A person who has sustained one disc herniation is statistically at increased risk for experiencing another. There is an approximate 5% rate of recurrent disc herniation at the same level, and a lesser incidence of new disc herniation at another level. Factors involved may be weight related level of physical conditioning, work or behavioral habits. Since these factors are typically the same after surgery, there is an increased risk of herniated disc in this group, over the general population.

However, the good news is that the majority of disc herniations (90%) do not require surgery, and will resolve with conservative, nonoperative treatment, without significant long-term sequelae. Unfortunately, approximately 5% of patients with herniated, degenerated discs will go on to experience symptomatic or severe and incapacitating low back pain which significantly affects their life activities and work. This unfortunate result is not always specifically the result of surgery. The causes of this unremitting pain are not always clear or agreed on, and my be from several sources. When this occurs, the prognosis is poor for returning to normal life activities regardless of age.

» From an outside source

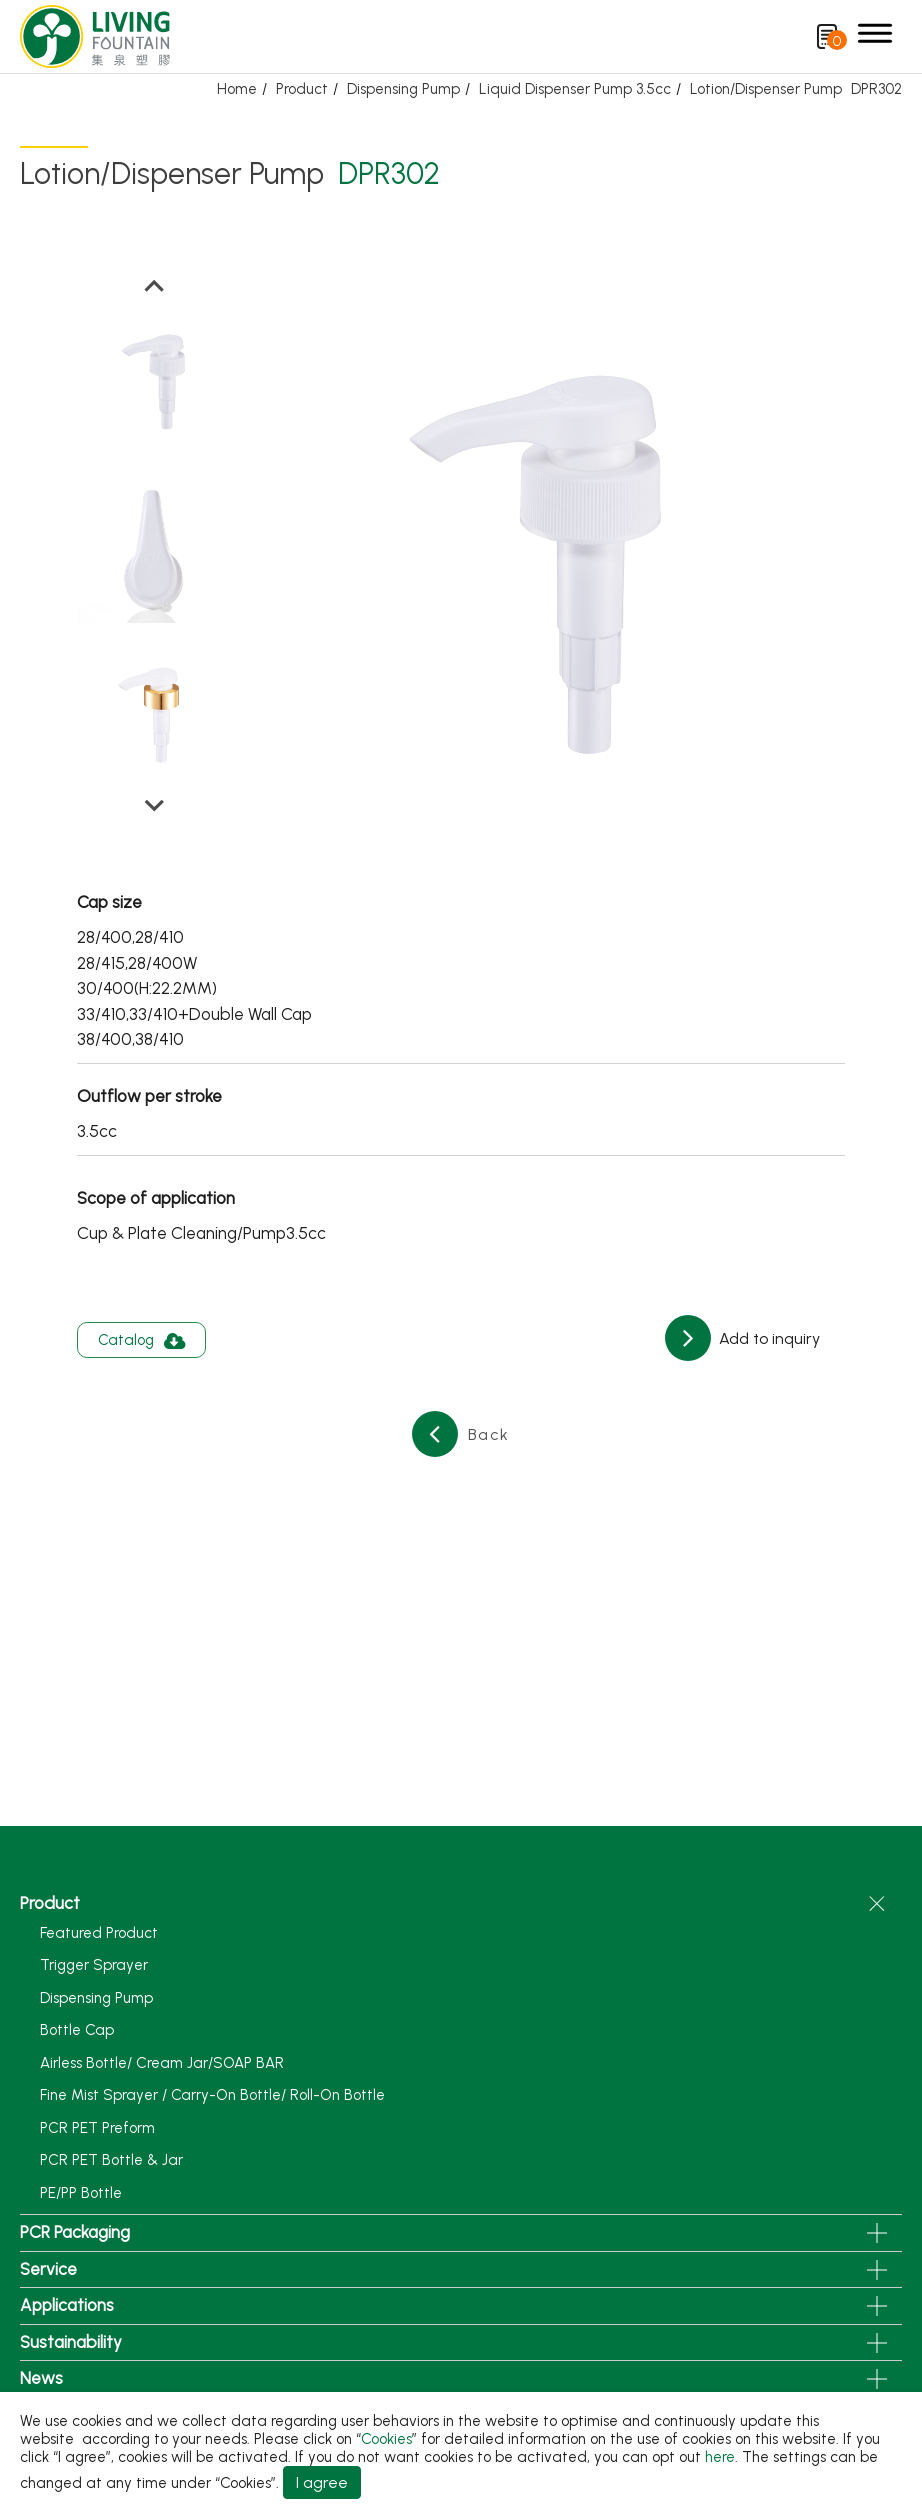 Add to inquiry (767, 1338)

After a successful laminotomy and discectomy, 80-85% of patients do extremely well and are able to return to their normal job in approximately six weeks time. There may be small permanent patches of numbness in the involved leg which, fortunately, are not disabling. Flare-ups or exacerbations of less severe and less significant sciatic type pain may develop in the future (usually on an infrequent basis).



Our advice to those who have herniated disc disease is to become knowledgeable in back school lifting techniques and activity modifications from your physical therapist. Making your back strong through exercises performed for approximately 30 minutes daily will restore normal flexibility in the lumbar spine region, as well as strengthen muscles which can resist strain and repeat injury. Always avoid heavy lifting, especially in association with twisting of the lumbar spine. Protect your back for at least nine months to a year after sustaining the herniated disc.

Feel free to consult your physical therapist for more specific recommendations regarding postoperative or post-herniated disc lumbar spine reconditioning and maintaining a well-conditioned spine.